**ABOUT THIS TASK**
Nothing should appear in the answer except the lines below from the line containing "Suscríbete a" through the line containing "красоты и свободные даты для записи.", copied exactly, with pictures left out.

[RECORDS TO PROCESS]

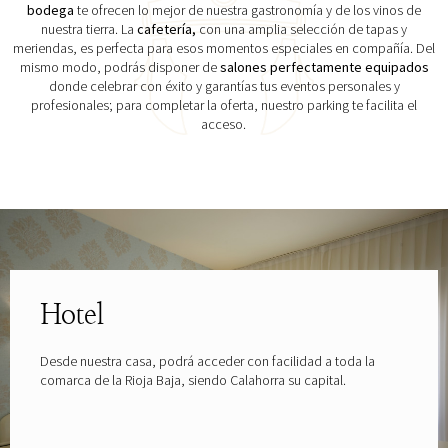
bodega
te ofrecen lo mejor de nuestra gastronomía y de los vinos de
nuestra tierra. La
cafetería,
con una amplia selección de tapas y
meriendas, es perfecta para esos momentos especiales en compañía. Del
mismo modo, podrás disponer de
salones perfectamente equipados
donde celebrar con éxito y garantías tus eventos personales y
profesionales; para completar la oferta, nuestro parking te facilita el
acceso.
Explora las gafas patrocinadas por
Hotel
Desde nuestra casa, podrá acceder con facilidad a toda la
comarca de la Rioja Baja, siendo Calahorra su capital.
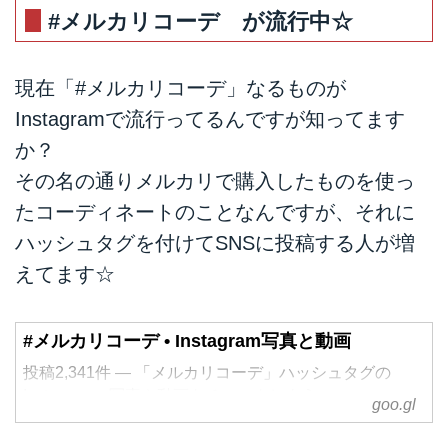
#メルカリコーデ が流行中☆
現在「#メルカリコーデ」なるものが
Instagramで流行ってるんですが知ってます
か？
その名の通りメルカリで購入したものを使っ
たコーディネートのことなんですが、それに
ハッシュタグを付けてSNSに投稿する人が増
えてます☆
#メルカリコーデ • Instagram写真と動画
投稿2,341件 ― 「メルカリコーデ」ハッシュタグの
Instagramの写真や動画をチェックしよう
goo.gl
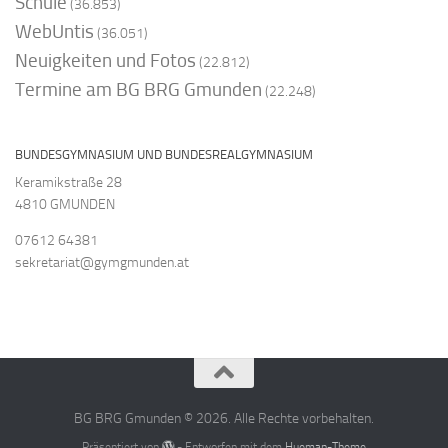
Schule
(36.853)
WebUntis
(36.051)
Neuigkeiten und Fotos
(22.812)
Termine am BG BRG Gmunden
(22.248)
BUNDESGYMNASIUM UND BUNDESREALGYMNASIUM
Keramikstraße 28
4810 GMUNDEN
07612 64381
sekretariat@gymgmunden.at
BG BRG Gmunden © 2026. Alle Rechte vorbehalten.
Präsentiert von
- Entworfen mit dem
Hueman-Theme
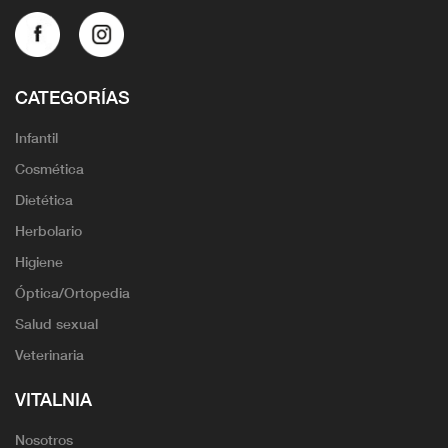
CATEGORÍAS
Infantil
Cosmética
Dietética
Herbolario
Higiene
Óptica/Ortopedia
Salud sexual
Veterinaria
VITALNIA
Nosotros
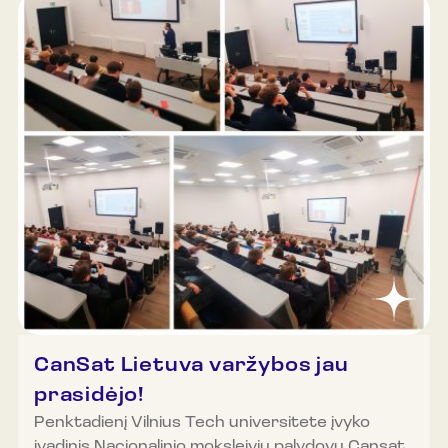
13.00, 14.00 ir 15.00 val. Penktadienis (gruodžio
5 d.): 10.00, 11.00, 12.00, 13.00, 14.00 ir 15.00 val.
Šeštadienis (gruodžio 6 d.): 11.00, 13.00, 14.00,
15.00 ir 16.00 val. Sekmadienis (gruodžio 7 d. ):
muziejus nedirbs. Organizuotos grupės (20 ir
daugiau asmenų) gali registruotis ir kitu laiku.
Dėmesio! Ekskursijoje gali dalyvauti ribotas
dalyvių skaičius, todėl rekomenduojame
registruotis. Daugiau informacijos ir registracija
telefonu +37061520688.
CanSat Lietuva varžybos jau
prasidėjo!
Penktadienį Vilnius Tech universitete įvyko
įvadinis Nacionalinio moksleivių palydovų Cansat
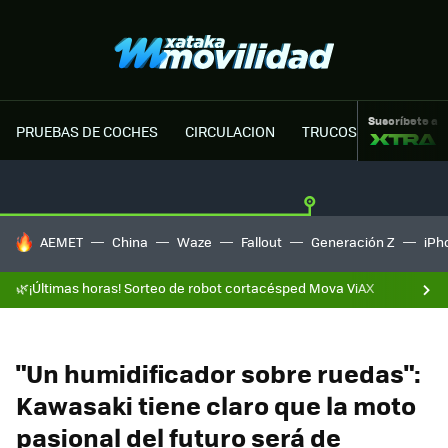
Suscríbete a
PRUEBAS DE COCHES
CIRCULACION
TRUCOS MOTOR
HOY SE HABLA DE
AEMET
China
Waze
Fallout
Generación Z
iPh
🌿¡Últimas horas! Sorteo de robot cortacésped Mova ViAX
"Un humidificador sobre ruedas":
Kawasaki tiene claro que la moto
pasional del futuro será de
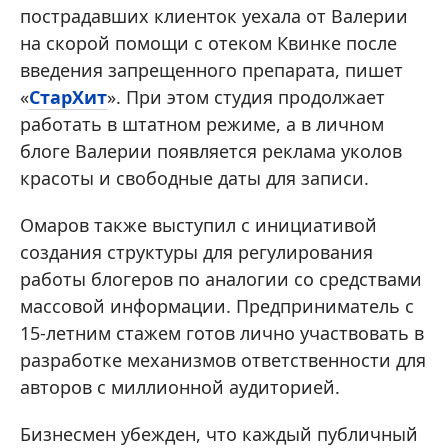
пострадавших клиенток уехала от Валерии
на скорой помощи с отеком Квинке после
введения запрещенного препарата, пишет
«
СтарХит
». При этом студия продолжает
работать в штатном режиме, а в личном
блоге Валерии появляется реклама уколов
красоты и свободные даты для записи.
Омаров также выступил с инициативой
создания структуры для регулирования
работы блогеров по аналогии со средствами
массовой информации. Предприниматель с
15-летним стажем готов лично участвовать в
разработке механизмов ответственности для
авторов с миллионной аудиторией.
Бизнесмен убежден, что каждый публичный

[/RECORDS TO PROCESS]

**SOLUTION FOR THIS EXERCISE**
Suscríbete a
PRUEBAS DE COCHES
CIRCULACION
TRUCOS MOTOR
HOY SE HABLA DE
AEMET
China
Waze
Fallout
Generación Z
iPh
🌿¡Últimas horas! Sorteo de robot cortacésped Mova ViAX
"Un humidificador sobre ruedas":
Kawasaki tiene claro que la moto
pasional del futuro será de
пострадавших клиенток уехала от Валерии
на скорой помощи с отеком Квинке после
введения запрещенного препарата, пишет
«
СтарХит
». При этом студия продолжает
работать в штатном режиме, а в личном
блоге Валерии появляется реклама уколов
красоты и свободные даты для записи.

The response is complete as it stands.